• _Aim of the task_:
Retype the records below exactly as given, but only from the first line through the line with "emember the source", and without the pictures.
++++ Provided material
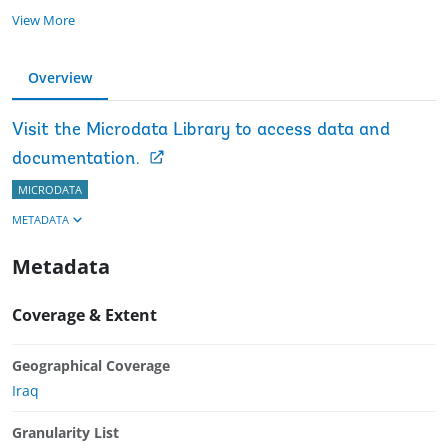
View More
Overview
Visit the Microdata Library to access data and
documentation.
MICRODATA
METADATA
Metadata
Coverage & Extent
Geographical Coverage
Iraq
Granularity List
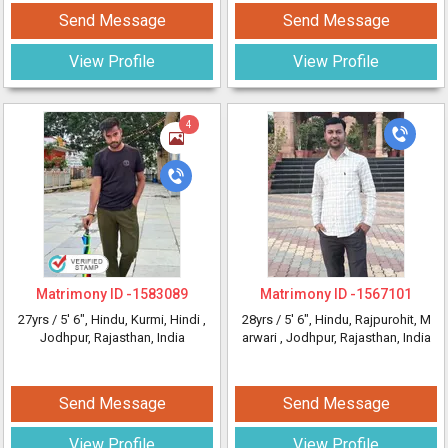
Send Message
Send Message
View Profile
View Profile
4
Matrimony ID -
1583089
Matrimony ID -
1567101
27yrs /
5' 6"
, Hindu, Kurmi, Hindi
,
28yrs /
5' 6"
, Hindu, Rajpurohit, M
Jodhpur, Rajasthan, India
arwari
, Jodhpur, Rajasthan, India
Send Message
Send Message
View Profile
View Profile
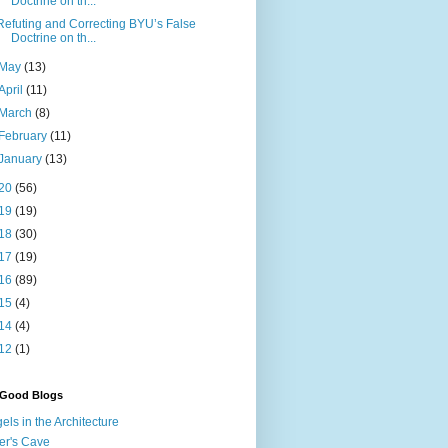
Doctrine on th...
Refuting and Correcting BYU’s False
Doctrine on th...
May
(13)
April
(11)
March
(8)
February
(11)
January
(13)
20
(56)
19
(19)
18
(30)
17
(19)
16
(89)
15
(4)
14
(4)
12
(1)
 Good Blogs
els in the Architecture
er's Cave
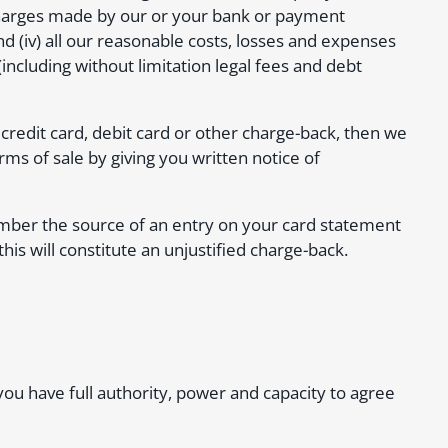
 charges made by our or your bank or payment
and (iv) all our reasonable costs, losses and expenses
including without limitation legal fees and debt
 credit card, debit card or other charge-back, then we
s of sale by giving you written notice of
emember the source of an entry on your card statement
his will constitute an unjustified charge-back.
 you have full authority, power and capacity to agree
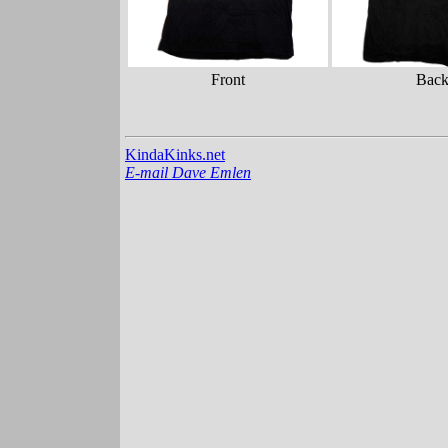
Front
Bac
KindaKinks.net
E-mail Dave Emlen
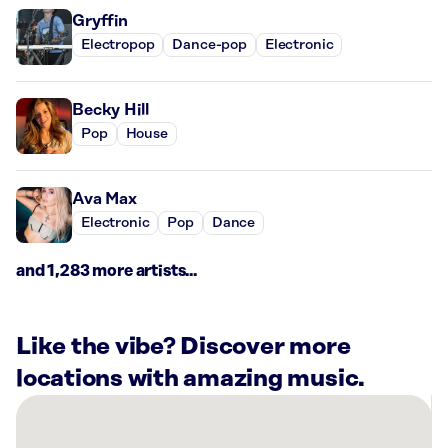
Gryffin
Electropop
Dance-pop
Electronic
Becky Hill
Pop
House
Ava Max
Electronic
Pop
Dance
and 1,283 more artists...
Like the vibe? Discover more
locations with amazing music.
There
are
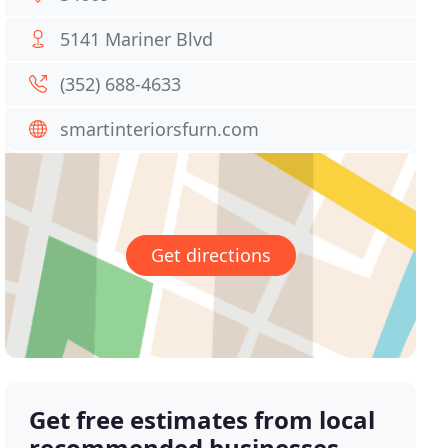
5141 Mariner Blvd
(352) 688-4633
smartinteriorsfurn.com
Get directions
Get free estimates from local
recommended businesses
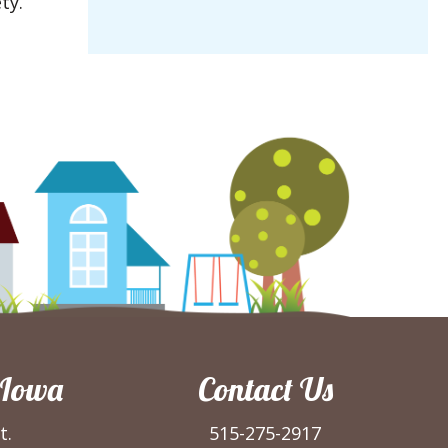
ty.
 Iowa
Contact Us
t.
515-275-2917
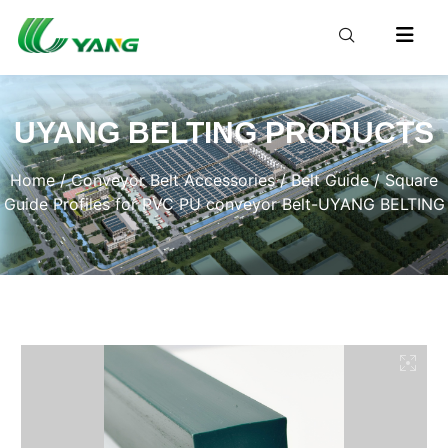
UYANG BELTING PRODUCTS
Home
/
Conveyor Belt Accessories
/
Belt Guide
/ Square
Guide Profiles for PVC PU conveyor Belt-UYANG BELTING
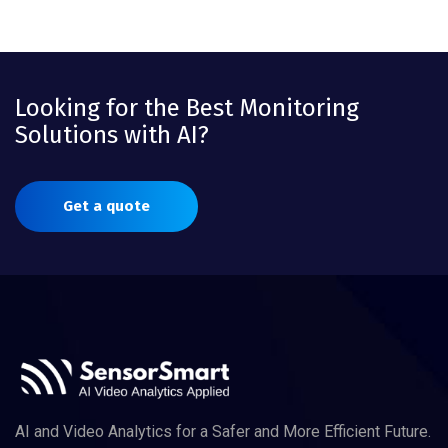
Looking for the Best Monitoring
Solutions with AI?
Get a quote
AI and Video Analytics for a Safer and More Efficient Future.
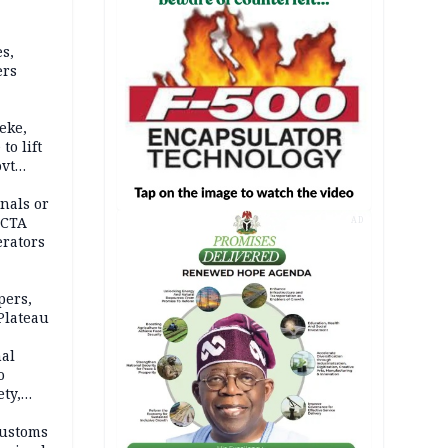
s,
ers
eke,
to lift
ovt
nals or
FCTA
AD
erators
pers,
Plateau
nal
o
ety,
d of
Customs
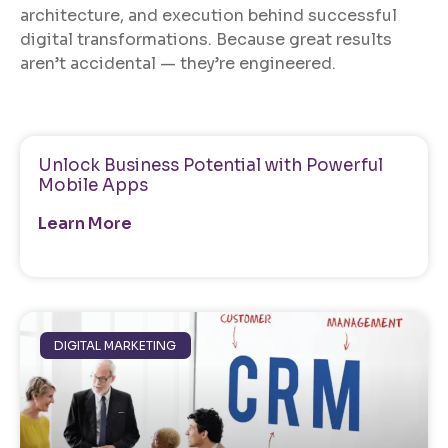
architecture, and execution behind successful
digital transformations. Because great results
aren’t accidental — they’re engineered.
Unlock Business Potential with Powerful
Mobile Apps
Learn More
DIGITAL MARKETING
++++++++
• _Response box_:
View More
Overview
Visit the Microdata Library to access data and
documentation.
MICRODATA
METADATA
Metadata
Coverage & Extent
Geographical Coverage
Iraq
Granularity List
Send Message
Send Message
View Profile
View Profile
4
Matrimony ID -
1583089
Matrimony ID -
1567101
27yrs /
5' 6"
, Hindu, Kurmi, Hindi
,
28yrs /
5' 6"
, Hindu, Rajpurohit, M
Jodhpur, Rajasthan, India
arwari
, Jodhpur, Rajasthan, India
Send Message
Send Message
View Profile
View Profile
Doctrine on th...
Refuting and Correcting BYU’s False
Doctrine on th...
May
(13)
April
(11)
March
(8)
February
(11)
January
(13)
20
(56)
19
(19)
18
(30)
17
(19)
16
(89)
15
(4)
14
(4)
12
(1)
 Good Blogs
els in the Architecture
er's Cave
 charges made by our or your bank or payment
and (iv) all our reasonable costs, losses and expenses
including without limitation legal fees and debt
 credit card, debit card or other charge-back, then we
s of sale by giving you written notice of
emember the source of an entry on your card statement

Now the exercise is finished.